Hello, Goodbye

5.1K 185 22
                                    

AKU membuka mataku, lalu mengerjapkannya pelan, berusaha menetralkan pandangan. Kamar ini begitu gelap dan dingin, karena di luar sedang turun salju.

Pakaian berserakan dimana-mana, aku bahkan tak dapat membedakan mana yang kotor dan mana yang bersih. Parfum bermerk Pour Homme itu terbaring di lantai, sepertinya tumpah di atas karpet bulu berwarna hijau tersebut, sehingga meninggalkan aroma yang cukup menusuk ke hidung.

Atmosfir kamar ini begitu dingin, bahkan aku hampir menggigil. Aku menarik selimutku erat, masih meringkuk di atas kasur. Parfum sialan itu membuat mataku mengembun dan lagi-lagi terlempar ke aneka kenangan yang dimana ada lelaki itu di dalamnya. Aku menutup mataku erat, memeluk tubuhku di sela tangisan. Apakah kali ini aku akan menangis dan lagi-lagi tertidur setelahnya?

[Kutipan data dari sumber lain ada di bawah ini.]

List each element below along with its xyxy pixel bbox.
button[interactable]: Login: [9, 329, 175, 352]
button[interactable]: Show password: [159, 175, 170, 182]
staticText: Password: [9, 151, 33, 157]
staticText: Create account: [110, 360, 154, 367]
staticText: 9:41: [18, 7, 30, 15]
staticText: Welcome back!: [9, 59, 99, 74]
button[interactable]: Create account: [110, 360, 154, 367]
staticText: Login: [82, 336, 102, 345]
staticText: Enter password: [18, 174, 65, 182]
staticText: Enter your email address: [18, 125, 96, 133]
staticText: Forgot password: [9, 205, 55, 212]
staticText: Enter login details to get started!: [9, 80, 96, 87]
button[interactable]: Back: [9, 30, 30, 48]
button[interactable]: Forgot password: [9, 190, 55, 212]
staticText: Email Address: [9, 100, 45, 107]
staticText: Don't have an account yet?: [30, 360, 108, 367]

Hasegawa Keiji, seseorang lelaki keturunan Jepang yang cukup menjadi idola di kalangan para gadis saat itu. Dia mungkin begitu istimewa di mata para wanita, tapi tidak untukku. Bagiku, tak ada yang menarik dari dirinya. Lagipula, aku benci laki-laki. Yah, aku benci semua orang, tapi aku paling benci laki-laki. Aku lebih benci laki-laki tampan. Kalian mungkin berpikir aku orang yang arogan sekali, ya? Haha.

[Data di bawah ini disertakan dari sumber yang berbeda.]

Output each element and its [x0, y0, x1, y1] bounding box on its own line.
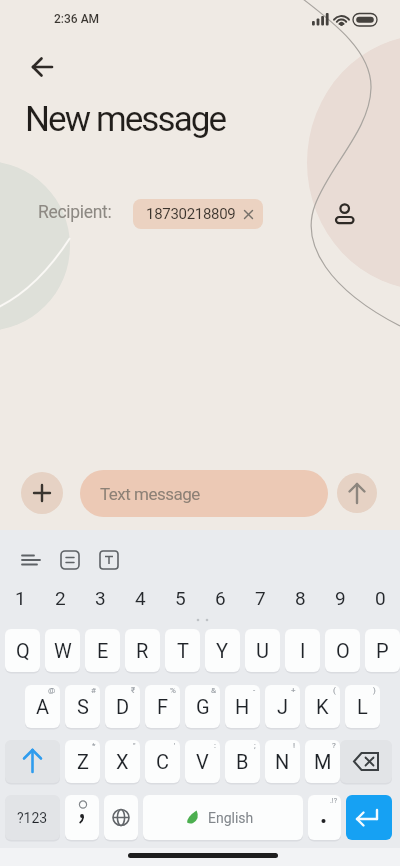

Sejak Mama mengkhianati pernikahannya dengan Papa, Papa tenggelam ke obat-obatan terlarang. Takdir mengambil nyawa Papa tak lama setelah itu, dan Mama sibuk membangun kehidupan baru dengan suami serta anak dalam kandungannya yang dia bawa ketika mengunjungi pemakaman Papa.

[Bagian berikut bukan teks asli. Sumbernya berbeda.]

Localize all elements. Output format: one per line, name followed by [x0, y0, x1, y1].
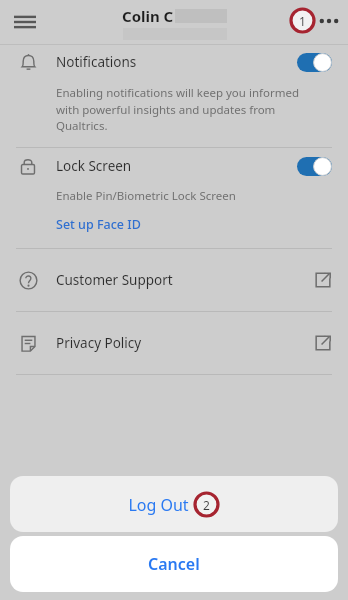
- button[interactable]: Lock Screen: [16, 148, 332, 184]
- button[interactable]: More options: [316, 8, 342, 34]
- button[interactable]: Cancel: [10, 536, 338, 592]
- button[interactable]: Log Out: [10, 476, 338, 532]
- staticText: Set up Face ID: [56, 216, 141, 233]
- staticText: Enabling notifications will keep you inf…: [56, 85, 318, 133]
- button[interactable]: Customer Support: [0, 249, 348, 311]
- button[interactable]: Toggle: [297, 157, 332, 176]
- staticText: Notifications: [56, 53, 137, 71]
- staticText: Log Out: [128, 494, 189, 516]
- button[interactable]: Notifications: [0, 45, 348, 147]
- button[interactable]: Toggle: [297, 53, 332, 72]
- staticText: Enable Pin/Biometric Lock Screen: [56, 188, 236, 204]
- staticText: 1: [299, 13, 306, 29]
- button[interactable]: Menu: [8, 5, 42, 39]
- staticText: Privacy Policy: [56, 334, 142, 352]
- staticText: Lock Screen: [56, 157, 132, 175]
- staticText: Cancel: [148, 553, 200, 575]
- staticText: 2: [203, 497, 210, 513]
- button[interactable]: Privacy Policy: [0, 312, 348, 374]
- staticText: Colin C: [122, 6, 174, 26]
- staticText: Customer Support: [56, 271, 173, 289]
- button[interactable]: Set up Face ID: [56, 216, 141, 233]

Kepergian Papa tak menyisakan luka bagiku. Aku bahkan tak menangis di pemakamannya. Dia sudah pernah mencoba membunuhku dua kali, tapi gagal. Alih-alih menggantikan kasih sayang Mama, dia justru membenciku karena wajahku yang katanya, mengingatkannya dengan Mama.

Tak ada kehidupan yang baik bagiku. Aku yang berusia 11 tahun saat itu, tinggal di rumah yang menyandang status sebagai rumah terbesar di kota tersebut hanya bersama para asisten rumah tangga. Harta Papa yang melimpah sudah lebih dari cukup untuk menghidupiku, tapi Mamaーah tidak, maksudku wanita itu, tetap mengirimiku uang.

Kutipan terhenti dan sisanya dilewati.